なぜ、「いい応援歌」は必要なのか

「エール」の中で、応援部団長役の三浦貴大が、窪田正孝扮する古山裕一(古関裕而)に、慶応に勝つためにはいい応援歌が必要だと訴える。確かに自分の経験に照らしても、選手は応援によって勇気づけられる。箱根駅伝の場合、早稲田の応援部は往路、復路とも、スタートとゴールで応援する。それ以外の場所は、地元の稲門会の人たちがやってくる。筆者は3年のときは3区、4年のときは8区だった。8区を走ったときは、雨まじりの風が正面から吹き付けてくる悪コンディションで、しかも7、8kmのところから右脇腹に腹痛を起こしてしまい、非常に苦しいレースだった。15kmを過ぎたとき、大手町に戻る応援部員たちがマイクロバスの窓から身を乗り出すようにして「頑張れー!」「うおーっ!」と声をかけてくれたときは、本当にうれしかった。

写真提供=報知新聞社
1980年1月3日、大学4年生の筆者が箱根駅伝8区を走る様子

2つの歌は両校の奮起で「伝統」となった

駅伝のようにチームの命運が選手一人ひとりにもろにかかってくる競技は、孤独感も強く、応援は心に染みる。走り終えて大手町に戻ると、ゴール付近で早稲田の応援部員たちが勢ぞろいし、にぎやかに「紺碧の空」を演奏していた。沿道を埋め尽くした人々の間から拍手と歓声が湧き起こり、早稲田のアンカーがアスファルトの道に姿を現し、25年ぶりの3位入賞のテープを切った。
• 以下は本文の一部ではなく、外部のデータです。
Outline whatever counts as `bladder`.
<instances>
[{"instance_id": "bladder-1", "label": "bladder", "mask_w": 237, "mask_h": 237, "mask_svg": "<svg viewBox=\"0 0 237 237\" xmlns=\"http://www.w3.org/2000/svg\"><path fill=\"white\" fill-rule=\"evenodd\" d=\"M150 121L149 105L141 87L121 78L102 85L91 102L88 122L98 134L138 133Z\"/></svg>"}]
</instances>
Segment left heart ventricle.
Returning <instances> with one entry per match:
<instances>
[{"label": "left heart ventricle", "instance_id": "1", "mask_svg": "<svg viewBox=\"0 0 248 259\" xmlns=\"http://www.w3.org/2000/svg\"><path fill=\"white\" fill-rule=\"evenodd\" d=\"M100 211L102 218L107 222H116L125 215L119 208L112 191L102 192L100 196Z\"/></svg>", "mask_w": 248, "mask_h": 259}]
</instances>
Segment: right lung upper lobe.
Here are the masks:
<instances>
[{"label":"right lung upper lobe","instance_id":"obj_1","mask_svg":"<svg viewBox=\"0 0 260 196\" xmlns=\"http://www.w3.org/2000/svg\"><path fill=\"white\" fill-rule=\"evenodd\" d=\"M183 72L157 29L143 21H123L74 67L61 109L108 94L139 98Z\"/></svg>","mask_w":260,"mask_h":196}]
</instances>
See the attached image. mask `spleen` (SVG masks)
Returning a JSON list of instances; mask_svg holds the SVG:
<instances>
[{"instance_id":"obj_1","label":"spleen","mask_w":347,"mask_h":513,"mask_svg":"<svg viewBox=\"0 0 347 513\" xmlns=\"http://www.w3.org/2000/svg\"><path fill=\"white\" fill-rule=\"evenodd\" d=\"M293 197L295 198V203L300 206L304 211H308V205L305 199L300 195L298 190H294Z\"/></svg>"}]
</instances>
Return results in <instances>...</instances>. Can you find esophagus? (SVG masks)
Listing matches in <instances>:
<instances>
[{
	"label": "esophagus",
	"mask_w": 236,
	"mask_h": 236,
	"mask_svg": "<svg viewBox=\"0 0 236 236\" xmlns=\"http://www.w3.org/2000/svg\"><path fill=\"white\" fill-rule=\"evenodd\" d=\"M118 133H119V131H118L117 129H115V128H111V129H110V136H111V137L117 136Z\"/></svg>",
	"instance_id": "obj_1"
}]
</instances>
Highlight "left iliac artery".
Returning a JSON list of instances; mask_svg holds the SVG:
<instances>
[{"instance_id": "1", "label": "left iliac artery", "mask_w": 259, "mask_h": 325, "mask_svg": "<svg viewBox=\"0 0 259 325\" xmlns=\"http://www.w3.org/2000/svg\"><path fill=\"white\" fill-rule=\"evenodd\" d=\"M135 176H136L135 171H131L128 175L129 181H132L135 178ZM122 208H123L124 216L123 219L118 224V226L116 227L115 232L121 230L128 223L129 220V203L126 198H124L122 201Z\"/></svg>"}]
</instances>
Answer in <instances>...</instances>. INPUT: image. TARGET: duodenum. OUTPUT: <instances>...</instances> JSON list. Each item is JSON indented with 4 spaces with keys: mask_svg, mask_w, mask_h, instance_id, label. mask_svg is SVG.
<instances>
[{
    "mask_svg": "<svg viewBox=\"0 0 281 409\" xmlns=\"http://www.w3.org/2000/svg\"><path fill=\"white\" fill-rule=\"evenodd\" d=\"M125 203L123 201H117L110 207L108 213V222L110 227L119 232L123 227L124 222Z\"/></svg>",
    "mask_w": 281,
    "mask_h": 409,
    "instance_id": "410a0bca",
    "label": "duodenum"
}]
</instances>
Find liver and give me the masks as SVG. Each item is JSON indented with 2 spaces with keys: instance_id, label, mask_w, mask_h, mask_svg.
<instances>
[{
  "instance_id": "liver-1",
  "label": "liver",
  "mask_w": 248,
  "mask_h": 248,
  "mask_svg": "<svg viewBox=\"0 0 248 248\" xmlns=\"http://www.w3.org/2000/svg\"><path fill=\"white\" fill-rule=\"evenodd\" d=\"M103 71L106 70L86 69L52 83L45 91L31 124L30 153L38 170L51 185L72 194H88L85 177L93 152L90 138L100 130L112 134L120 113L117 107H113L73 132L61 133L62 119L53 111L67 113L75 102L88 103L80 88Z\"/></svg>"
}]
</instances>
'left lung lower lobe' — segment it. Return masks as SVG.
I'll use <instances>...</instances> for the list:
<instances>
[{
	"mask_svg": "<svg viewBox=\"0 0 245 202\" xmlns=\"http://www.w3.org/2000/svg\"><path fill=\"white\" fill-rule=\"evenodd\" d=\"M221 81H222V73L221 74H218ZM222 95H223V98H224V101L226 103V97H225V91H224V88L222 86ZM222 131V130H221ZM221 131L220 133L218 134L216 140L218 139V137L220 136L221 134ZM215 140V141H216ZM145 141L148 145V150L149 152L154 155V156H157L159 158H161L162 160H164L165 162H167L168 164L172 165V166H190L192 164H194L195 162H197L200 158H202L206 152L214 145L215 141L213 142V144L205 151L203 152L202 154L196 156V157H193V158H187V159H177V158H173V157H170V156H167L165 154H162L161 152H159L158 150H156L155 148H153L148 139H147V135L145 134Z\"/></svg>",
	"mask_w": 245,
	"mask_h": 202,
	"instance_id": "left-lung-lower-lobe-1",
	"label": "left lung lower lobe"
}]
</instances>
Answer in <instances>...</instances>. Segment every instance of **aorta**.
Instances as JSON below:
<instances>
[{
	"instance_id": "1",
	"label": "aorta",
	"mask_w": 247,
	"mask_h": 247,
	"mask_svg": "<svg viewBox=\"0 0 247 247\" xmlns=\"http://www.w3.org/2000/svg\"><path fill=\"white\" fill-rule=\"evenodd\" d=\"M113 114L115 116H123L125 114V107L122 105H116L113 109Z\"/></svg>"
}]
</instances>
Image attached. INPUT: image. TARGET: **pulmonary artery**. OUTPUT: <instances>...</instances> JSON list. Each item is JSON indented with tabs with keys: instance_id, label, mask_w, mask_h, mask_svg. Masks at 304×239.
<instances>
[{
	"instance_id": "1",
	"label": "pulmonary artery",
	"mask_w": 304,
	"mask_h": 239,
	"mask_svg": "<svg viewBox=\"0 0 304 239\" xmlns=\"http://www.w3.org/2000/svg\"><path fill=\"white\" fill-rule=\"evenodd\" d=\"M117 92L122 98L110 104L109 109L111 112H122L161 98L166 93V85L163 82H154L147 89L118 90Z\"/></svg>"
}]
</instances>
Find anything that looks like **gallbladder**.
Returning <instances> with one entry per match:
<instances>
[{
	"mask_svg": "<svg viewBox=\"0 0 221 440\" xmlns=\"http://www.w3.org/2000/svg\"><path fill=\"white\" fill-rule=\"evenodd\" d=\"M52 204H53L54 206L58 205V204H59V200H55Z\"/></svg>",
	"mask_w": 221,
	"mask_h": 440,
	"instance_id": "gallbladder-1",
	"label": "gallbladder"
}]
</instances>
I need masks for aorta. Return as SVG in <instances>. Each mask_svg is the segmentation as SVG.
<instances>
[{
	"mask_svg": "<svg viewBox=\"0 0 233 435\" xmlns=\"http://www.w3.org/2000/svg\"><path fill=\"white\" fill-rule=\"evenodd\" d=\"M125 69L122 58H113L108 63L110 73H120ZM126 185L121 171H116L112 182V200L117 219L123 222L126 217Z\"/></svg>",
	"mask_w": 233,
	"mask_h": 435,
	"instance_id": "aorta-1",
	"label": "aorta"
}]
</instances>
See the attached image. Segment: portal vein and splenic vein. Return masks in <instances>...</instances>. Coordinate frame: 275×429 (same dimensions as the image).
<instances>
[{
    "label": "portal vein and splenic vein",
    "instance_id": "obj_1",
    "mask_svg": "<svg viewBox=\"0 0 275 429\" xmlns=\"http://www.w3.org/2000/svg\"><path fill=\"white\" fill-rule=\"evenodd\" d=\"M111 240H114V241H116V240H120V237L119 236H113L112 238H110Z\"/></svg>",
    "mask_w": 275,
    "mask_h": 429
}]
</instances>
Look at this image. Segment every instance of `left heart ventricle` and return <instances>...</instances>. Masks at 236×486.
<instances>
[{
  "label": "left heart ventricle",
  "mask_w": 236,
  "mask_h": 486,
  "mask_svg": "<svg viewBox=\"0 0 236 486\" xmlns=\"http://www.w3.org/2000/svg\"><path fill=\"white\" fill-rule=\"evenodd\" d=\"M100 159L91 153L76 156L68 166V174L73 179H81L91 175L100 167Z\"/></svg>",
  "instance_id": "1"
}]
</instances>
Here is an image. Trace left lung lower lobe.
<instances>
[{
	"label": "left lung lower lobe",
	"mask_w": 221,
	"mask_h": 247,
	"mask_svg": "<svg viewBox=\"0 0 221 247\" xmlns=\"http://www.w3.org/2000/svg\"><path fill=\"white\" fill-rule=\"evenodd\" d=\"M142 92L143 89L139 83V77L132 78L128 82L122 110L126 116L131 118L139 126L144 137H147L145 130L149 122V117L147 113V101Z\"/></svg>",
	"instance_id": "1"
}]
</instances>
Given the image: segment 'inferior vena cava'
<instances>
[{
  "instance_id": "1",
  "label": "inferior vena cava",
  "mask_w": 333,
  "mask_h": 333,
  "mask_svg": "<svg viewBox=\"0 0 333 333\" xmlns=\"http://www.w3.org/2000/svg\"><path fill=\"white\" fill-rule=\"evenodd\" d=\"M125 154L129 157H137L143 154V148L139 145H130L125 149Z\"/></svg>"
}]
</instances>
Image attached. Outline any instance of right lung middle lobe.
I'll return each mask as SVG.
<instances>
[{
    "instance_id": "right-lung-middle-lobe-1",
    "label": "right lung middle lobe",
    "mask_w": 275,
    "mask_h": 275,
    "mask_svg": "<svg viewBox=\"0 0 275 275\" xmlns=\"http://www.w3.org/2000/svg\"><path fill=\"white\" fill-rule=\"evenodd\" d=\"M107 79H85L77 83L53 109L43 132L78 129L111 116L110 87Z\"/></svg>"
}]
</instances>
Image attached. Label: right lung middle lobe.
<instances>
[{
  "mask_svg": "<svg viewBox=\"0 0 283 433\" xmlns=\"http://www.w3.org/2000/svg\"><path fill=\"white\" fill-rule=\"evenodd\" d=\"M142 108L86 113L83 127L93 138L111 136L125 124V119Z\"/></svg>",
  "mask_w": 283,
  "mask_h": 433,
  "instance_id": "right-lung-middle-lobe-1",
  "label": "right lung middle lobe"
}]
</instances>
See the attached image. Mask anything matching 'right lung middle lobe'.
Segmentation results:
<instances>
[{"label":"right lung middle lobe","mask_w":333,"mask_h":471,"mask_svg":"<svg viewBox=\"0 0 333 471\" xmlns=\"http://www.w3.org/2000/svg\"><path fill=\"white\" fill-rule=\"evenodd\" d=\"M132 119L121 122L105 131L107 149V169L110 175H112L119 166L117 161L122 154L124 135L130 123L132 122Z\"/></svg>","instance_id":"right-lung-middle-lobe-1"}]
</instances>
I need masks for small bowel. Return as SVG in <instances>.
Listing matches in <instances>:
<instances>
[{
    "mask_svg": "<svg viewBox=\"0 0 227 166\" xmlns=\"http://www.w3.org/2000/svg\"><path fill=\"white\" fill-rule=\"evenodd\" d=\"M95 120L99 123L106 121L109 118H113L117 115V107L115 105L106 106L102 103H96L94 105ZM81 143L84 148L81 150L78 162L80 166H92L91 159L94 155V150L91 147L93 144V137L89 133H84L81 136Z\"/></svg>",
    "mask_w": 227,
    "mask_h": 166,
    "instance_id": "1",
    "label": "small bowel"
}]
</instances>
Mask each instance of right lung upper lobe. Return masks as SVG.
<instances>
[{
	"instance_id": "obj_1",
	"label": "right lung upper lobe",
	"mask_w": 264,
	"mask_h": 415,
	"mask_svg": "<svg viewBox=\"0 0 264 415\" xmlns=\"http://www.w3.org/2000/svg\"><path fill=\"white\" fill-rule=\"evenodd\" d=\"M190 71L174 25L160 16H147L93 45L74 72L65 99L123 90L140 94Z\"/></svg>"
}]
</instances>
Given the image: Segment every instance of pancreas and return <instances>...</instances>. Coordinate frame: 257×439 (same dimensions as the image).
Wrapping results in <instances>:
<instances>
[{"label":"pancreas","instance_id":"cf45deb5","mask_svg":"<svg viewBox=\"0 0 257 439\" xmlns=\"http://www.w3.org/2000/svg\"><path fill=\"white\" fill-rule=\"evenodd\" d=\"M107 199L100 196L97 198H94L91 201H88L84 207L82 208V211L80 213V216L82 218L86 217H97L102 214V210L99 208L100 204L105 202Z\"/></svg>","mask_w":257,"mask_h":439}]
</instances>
あれから40年後の今年の箱根駅伝でも、駒沢大学を1秒かわして7位にすべり込んだ3年生の宍倉選手を迎えたのは、応援部が奏でる「紺碧の空」だった。

「紺碧の空」は、慶応という尊敬すべきライバルを得て、応援部員と運動部員と応援の人々が一体となり、89年の長きにわたって育んだ曲だ。歌は歌い継がれることで力を増す。「紺碧の空」は、もはや単なる応援歌ではなく、早稲田のスポーツシーンを象徴する「伝統」であり、欠くべからざる存在になった。そしてまた、慶応の「若き血」も、早稲田の奮起があってこそ、今も歌い継がれているのだろう。